Source: Deep Learning on Medium
Our Dense Net
Coming back to the project at hand, here is our version of DenseNet (lovingly called SayanNet v4 😛 )
https://ibb.co/HGtkwWs (also shown at the very end. It is huge.)
However the basic structure is as follows:
- Input Layer — Input the images as 64x64x1 (since all images are grayscale)
- (Optional) Augmentation Layer.
- 3 Dense Blocks — With 4 convolution layers each block, each convolutional layer having 12 filters.
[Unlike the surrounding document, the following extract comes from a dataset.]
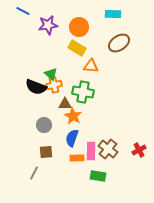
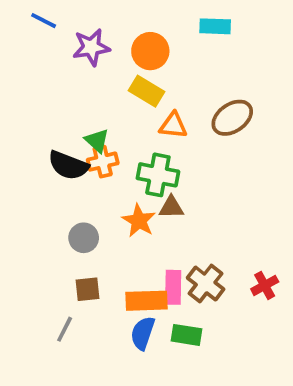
brown ellipse: (119, 43) -> (232, 118), moved
brown triangle: (65, 104) -> (171, 207), moved
blue semicircle: (72, 138) -> (143, 333), moved
orange rectangle: (77, 158) -> (146, 301), size x1.5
Followed by a transition block of average pooling layer (2×2 with strides of 2×2) for downsampling the output dimensions.
- Global Average Pooling layer — To transform the final convolution layer output to a single vector
- 3 Output Dense Layers — For each target.
- Several Dropout and Batch Normalization between convolution layers to reduce over-fitting and ensure signal strength.
In total we have:
Total parameters: 173,730
Trainable parameters: 170,802
Non-trainable parameters: 2,928
Optimizer — We used the Adam⁶ optimizer with a starting learning rate of 0.01
Loss function — Since each value is a label (with no numerical significance), we used the Sparse Categorical Cross-Entropy⁷ as out loss function for all outputs.
Metrics — Although the competition webpage measure on a weighted Recall metric, we use Accuracy⁸ as our training metric
Learning Rate — We used a variable learning rate, using TensorFlow’s native callback `ReduceLROnPlateau`⁹ functionality on all 3 output losses. We started of with a learning rate of 0.01 and reduce by a factor of 0.2 each time the loss plateaus to a minimum of 0.0001.
As mentioned before and the previous article, since our training data is imbalanced, we used scikit-learns `train_test_split`¹⁰ function to do a class stratified split of the entire data-set into 90% training an 10% validation.
We trained the model with a batch size of 32 for a total of 100 epochs.